Could you write out each entry exactly as it reads?

[[ SOURCE DATA, beginning ]]

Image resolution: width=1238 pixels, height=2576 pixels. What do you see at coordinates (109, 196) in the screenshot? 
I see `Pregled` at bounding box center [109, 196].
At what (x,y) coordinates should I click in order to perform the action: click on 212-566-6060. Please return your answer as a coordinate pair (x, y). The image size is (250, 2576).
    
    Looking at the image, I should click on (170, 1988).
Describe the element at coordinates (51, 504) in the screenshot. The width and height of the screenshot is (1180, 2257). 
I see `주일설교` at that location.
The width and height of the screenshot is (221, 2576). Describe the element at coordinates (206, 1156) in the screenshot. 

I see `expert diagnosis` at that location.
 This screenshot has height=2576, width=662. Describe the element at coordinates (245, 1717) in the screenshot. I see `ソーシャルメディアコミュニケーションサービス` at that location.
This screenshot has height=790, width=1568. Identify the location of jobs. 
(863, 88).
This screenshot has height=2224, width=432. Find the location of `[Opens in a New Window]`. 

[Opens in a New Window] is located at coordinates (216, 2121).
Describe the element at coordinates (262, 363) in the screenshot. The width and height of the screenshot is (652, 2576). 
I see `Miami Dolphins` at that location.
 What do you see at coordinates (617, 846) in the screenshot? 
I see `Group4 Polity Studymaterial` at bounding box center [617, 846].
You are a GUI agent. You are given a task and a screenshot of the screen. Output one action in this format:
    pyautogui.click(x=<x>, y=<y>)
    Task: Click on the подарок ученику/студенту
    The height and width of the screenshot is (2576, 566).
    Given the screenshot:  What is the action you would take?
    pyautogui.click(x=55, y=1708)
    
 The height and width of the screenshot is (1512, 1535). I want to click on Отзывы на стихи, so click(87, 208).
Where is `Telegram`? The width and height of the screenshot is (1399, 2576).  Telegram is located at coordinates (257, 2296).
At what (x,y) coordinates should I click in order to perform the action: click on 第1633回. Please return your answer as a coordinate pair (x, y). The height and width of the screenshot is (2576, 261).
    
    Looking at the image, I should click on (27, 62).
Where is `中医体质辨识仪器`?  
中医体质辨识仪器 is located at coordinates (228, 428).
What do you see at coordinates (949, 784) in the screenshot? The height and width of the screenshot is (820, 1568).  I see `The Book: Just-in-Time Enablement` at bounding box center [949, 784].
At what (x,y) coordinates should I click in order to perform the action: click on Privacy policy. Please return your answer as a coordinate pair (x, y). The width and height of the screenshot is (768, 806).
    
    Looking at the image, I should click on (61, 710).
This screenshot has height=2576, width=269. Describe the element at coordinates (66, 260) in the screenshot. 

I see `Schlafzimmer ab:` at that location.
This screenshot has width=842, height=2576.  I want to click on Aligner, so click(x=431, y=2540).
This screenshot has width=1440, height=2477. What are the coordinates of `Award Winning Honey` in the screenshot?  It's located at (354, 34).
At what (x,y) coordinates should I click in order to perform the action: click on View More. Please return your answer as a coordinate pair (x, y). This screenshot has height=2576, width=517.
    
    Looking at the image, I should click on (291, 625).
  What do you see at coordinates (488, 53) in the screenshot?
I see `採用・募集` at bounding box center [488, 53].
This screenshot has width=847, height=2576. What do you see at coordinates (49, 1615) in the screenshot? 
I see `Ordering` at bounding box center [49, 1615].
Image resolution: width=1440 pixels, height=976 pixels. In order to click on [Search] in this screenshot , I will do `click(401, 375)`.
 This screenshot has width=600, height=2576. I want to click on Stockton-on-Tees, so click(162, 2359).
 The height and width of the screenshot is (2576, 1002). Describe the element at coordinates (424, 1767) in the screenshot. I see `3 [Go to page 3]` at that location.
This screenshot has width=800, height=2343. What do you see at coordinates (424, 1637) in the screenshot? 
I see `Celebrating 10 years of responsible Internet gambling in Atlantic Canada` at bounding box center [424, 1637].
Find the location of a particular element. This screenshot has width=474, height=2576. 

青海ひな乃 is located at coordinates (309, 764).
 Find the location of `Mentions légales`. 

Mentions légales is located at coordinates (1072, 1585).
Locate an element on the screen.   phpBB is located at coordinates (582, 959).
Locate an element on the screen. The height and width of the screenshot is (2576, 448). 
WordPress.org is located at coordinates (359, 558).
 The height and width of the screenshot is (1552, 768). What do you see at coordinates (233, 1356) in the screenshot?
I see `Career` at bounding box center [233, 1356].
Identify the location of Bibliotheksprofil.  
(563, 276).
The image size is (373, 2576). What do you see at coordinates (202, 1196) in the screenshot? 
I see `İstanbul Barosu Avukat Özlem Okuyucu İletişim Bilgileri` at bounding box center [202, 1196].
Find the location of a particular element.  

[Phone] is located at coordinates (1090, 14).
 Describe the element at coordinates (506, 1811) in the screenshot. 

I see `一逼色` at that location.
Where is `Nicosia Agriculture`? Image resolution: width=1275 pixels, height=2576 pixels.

[[ SOURCE DATA, end ]]

▸ SOLUTION
Image resolution: width=1238 pixels, height=2576 pixels. What do you see at coordinates (109, 196) in the screenshot? 
I see `Pregled` at bounding box center [109, 196].
At what (x,y) coordinates should I click in order to perform the action: click on 212-566-6060. Please return your answer as a coordinate pair (x, y). The image size is (250, 2576).
    
    Looking at the image, I should click on (170, 1988).
Describe the element at coordinates (51, 504) in the screenshot. The width and height of the screenshot is (1180, 2257). 
I see `주일설교` at that location.
The width and height of the screenshot is (221, 2576). Describe the element at coordinates (206, 1156) in the screenshot. 

I see `expert diagnosis` at that location.
 This screenshot has height=2576, width=662. Describe the element at coordinates (245, 1717) in the screenshot. I see `ソーシャルメディアコミュニケーションサービス` at that location.
This screenshot has height=790, width=1568. Identify the location of jobs. 
(863, 88).
This screenshot has height=2224, width=432. Find the location of `[Opens in a New Window]`. 

[Opens in a New Window] is located at coordinates (216, 2121).
Describe the element at coordinates (262, 363) in the screenshot. The width and height of the screenshot is (652, 2576). 
I see `Miami Dolphins` at that location.
 What do you see at coordinates (617, 846) in the screenshot? 
I see `Group4 Polity Studymaterial` at bounding box center [617, 846].
You are a GUI agent. You are given a task and a screenshot of the screen. Output one action in this format:
    pyautogui.click(x=<x>, y=<y>)
    Task: Click on the подарок ученику/студенту
    The height and width of the screenshot is (2576, 566).
    Given the screenshot:  What is the action you would take?
    pyautogui.click(x=55, y=1708)
    
 The height and width of the screenshot is (1512, 1535). I want to click on Отзывы на стихи, so click(87, 208).
Where is `Telegram`? The width and height of the screenshot is (1399, 2576).  Telegram is located at coordinates (257, 2296).
At what (x,y) coordinates should I click in order to perform the action: click on 第1633回. Please return your answer as a coordinate pair (x, y). The height and width of the screenshot is (2576, 261).
    
    Looking at the image, I should click on (27, 62).
Where is `中医体质辨识仪器`?  
中医体质辨识仪器 is located at coordinates (228, 428).
What do you see at coordinates (949, 784) in the screenshot? The height and width of the screenshot is (820, 1568).  I see `The Book: Just-in-Time Enablement` at bounding box center [949, 784].
At what (x,y) coordinates should I click in order to perform the action: click on Privacy policy. Please return your answer as a coordinate pair (x, y). The width and height of the screenshot is (768, 806).
    
    Looking at the image, I should click on (61, 710).
This screenshot has height=2576, width=269. Describe the element at coordinates (66, 260) in the screenshot. 

I see `Schlafzimmer ab:` at that location.
This screenshot has width=842, height=2576.  I want to click on Aligner, so click(x=431, y=2540).
This screenshot has width=1440, height=2477. What are the coordinates of `Award Winning Honey` in the screenshot?  It's located at (354, 34).
At what (x,y) coordinates should I click in order to perform the action: click on View More. Please return your answer as a coordinate pair (x, y). This screenshot has height=2576, width=517.
    
    Looking at the image, I should click on (291, 625).
  What do you see at coordinates (488, 53) in the screenshot?
I see `採用・募集` at bounding box center [488, 53].
This screenshot has width=847, height=2576. What do you see at coordinates (49, 1615) in the screenshot? 
I see `Ordering` at bounding box center [49, 1615].
Image resolution: width=1440 pixels, height=976 pixels. In order to click on [Search] in this screenshot , I will do `click(401, 375)`.
 This screenshot has width=600, height=2576. I want to click on Stockton-on-Tees, so click(162, 2359).
 The height and width of the screenshot is (2576, 1002). Describe the element at coordinates (424, 1767) in the screenshot. I see `3 [Go to page 3]` at that location.
This screenshot has width=800, height=2343. What do you see at coordinates (424, 1637) in the screenshot? 
I see `Celebrating 10 years of responsible Internet gambling in Atlantic Canada` at bounding box center [424, 1637].
Find the location of a particular element. This screenshot has width=474, height=2576. 

青海ひな乃 is located at coordinates (309, 764).
 Find the location of `Mentions légales`. 

Mentions légales is located at coordinates (1072, 1585).
Locate an element on the screen.   phpBB is located at coordinates (582, 959).
Locate an element on the screen. The height and width of the screenshot is (2576, 448). 
WordPress.org is located at coordinates (359, 558).
 The height and width of the screenshot is (1552, 768). What do you see at coordinates (233, 1356) in the screenshot?
I see `Career` at bounding box center [233, 1356].
Identify the location of Bibliotheksprofil.  
(563, 276).
The image size is (373, 2576). What do you see at coordinates (202, 1196) in the screenshot? 
I see `İstanbul Barosu Avukat Özlem Okuyucu İletişim Bilgileri` at bounding box center [202, 1196].
Find the location of a particular element.  

[Phone] is located at coordinates (1090, 14).
 Describe the element at coordinates (506, 1811) in the screenshot. 

I see `一逼色` at that location.
Where is `Nicosia Agriculture`? Image resolution: width=1275 pixels, height=2576 pixels.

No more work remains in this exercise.